Gaetano Donizetti (1797-1848) Lucia di Lammermoor: 'Regnava nel silenzio' Donizetti’s Lucia di Lammermoor, based on a novel by Walter Scott called the Bride of Lammermuir, depicts the tragic fall of the Lammermoor family in the hills of south-east Scotland. In act I, Lucia must marry Lord Arturo Bucklaw, to save the family fortunes. Lucia is secretly in love with Edgardo of Ravenswood and the arranged marriage has a destabilizing effect on her already fragile emotions. On her wedding night, Lucia murders Arturo and then performs the famous “Mad Scene.” Before this, she sings the music we heard moments ago, in which she recounts to her maid that she saw a ghost of a girl who was killed by a Ravenswood ancestor.  

Samuel Arnold (1740-1802) Incidental Music to Macbeth Samuel Arnold’s incidental music was composed for a 1778 production of Macbeth at London’s Little Theater in the West End. The production was not a critical success, the consensus being that the acting was poor and the costumes were gaudy, however the music was well-received. In the eight musical episodes written for the play, Arnold attempted to capture a spirit of “Scottishness” using folksongs and a romanticized Scotch style to evoke the play’s setting. Glamis Castle is the residence of Macbeth in Shakespeare’s play, however historically there is no connection between the castle and the 11th-century Scottish king. In fact the current structure was built 400 years after King Macbeth’s reign.

Alexander Campbell Mackenzie (1847-1935) Pibroch, Suite for violin and orchestra Op. 42 Alexander Mackenzie was trained equally in classical violin and traditional Scottish fiddling. A full-time composer by the age of 32, Mackenzie’s compositions ranged from timeless tunes in the traditional style to Romantic art music, reflecting the unique parallel relationship of classical and folk music in Scotland. His Pibroch Suite for Violin and Orchestra incorporates a genre from Highland piping. Traditionally a pibroch was a type of ceremonial music performed to celebrate or lament an important event. The piper begins with a slow theme and follows it with a series of variations with progressively more complex embellishments. The first two movements of Mackenzie’s suite recall the free-form character of the genre with a rhapsody and a caprice. The final dance movement incorporates traditional melodies sourced from a 1625 manuscript.
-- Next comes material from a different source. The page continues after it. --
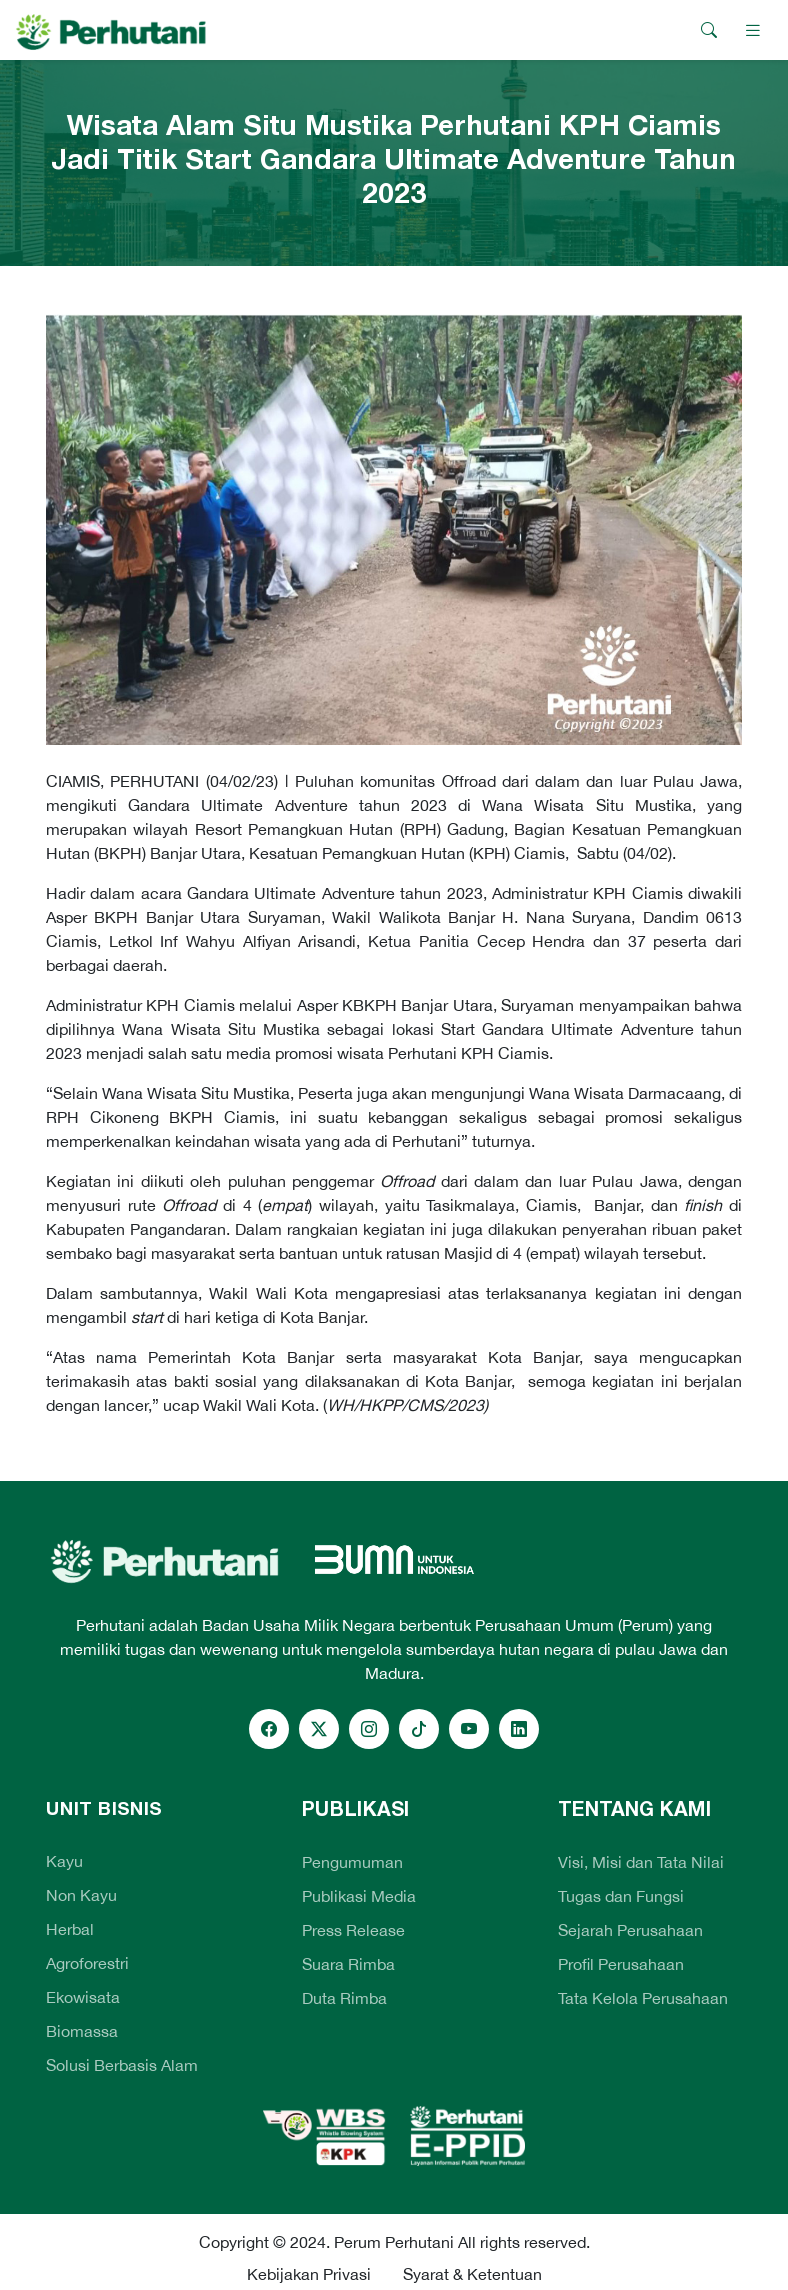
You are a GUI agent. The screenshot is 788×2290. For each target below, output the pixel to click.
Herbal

William Kinloch (fl. c. 1600) Kinloch's Fantasies William Kinloch was a contemporary of William Byrd, and one of the few 17th century Scottish composers whose music has survived. Even more unusual is that he was a keyboard composer, when Scotland would soon become known throughout Europe for its fiddle tunes. Likely in the 17th century, and certainly by the 18th, when the first Scottish Fantasies began to appear, Scottish musicians  enjoyed an usually large amount of musical literacy, meaning that the folk tunes and classical pieces alike were committed to manuscript and freely mixed. A hybrid classical folk style emerged, in which Scottish fiddlers began to incorporate classical techniques into their playing, while highland folk tunes and dance figures appeared in sonatas, dance suites and concert pieces. This recording comes from the group Puirt A Baroque, who specialize in Baroque, Scottish and Cape Breton styles. 

Capercaillie Alasdair Mhic Cholla Ghasda Capercaillie was founded in 1984 by accordionist Donald Shaw. The band is from the Argyll region of Scotland and takes its name from the Scottish Gaelic word for a wood grouse. Singing in both Scottish Gaelic and English, most of the members of Capercaillie are multi-instrumentalists and vocalists. They are known for developing a Celtic fusion style with traditional and modern instruments, such as electric guitar and bass guitar, and post-production effects. Their 1992 EP A Prince Among Islands features one of the first singles in Scottish Gaelic to ever reach the UK Top 40 chart. After a 2-year hiatus during the covid-19 pandemic the band has resumed touring internationally.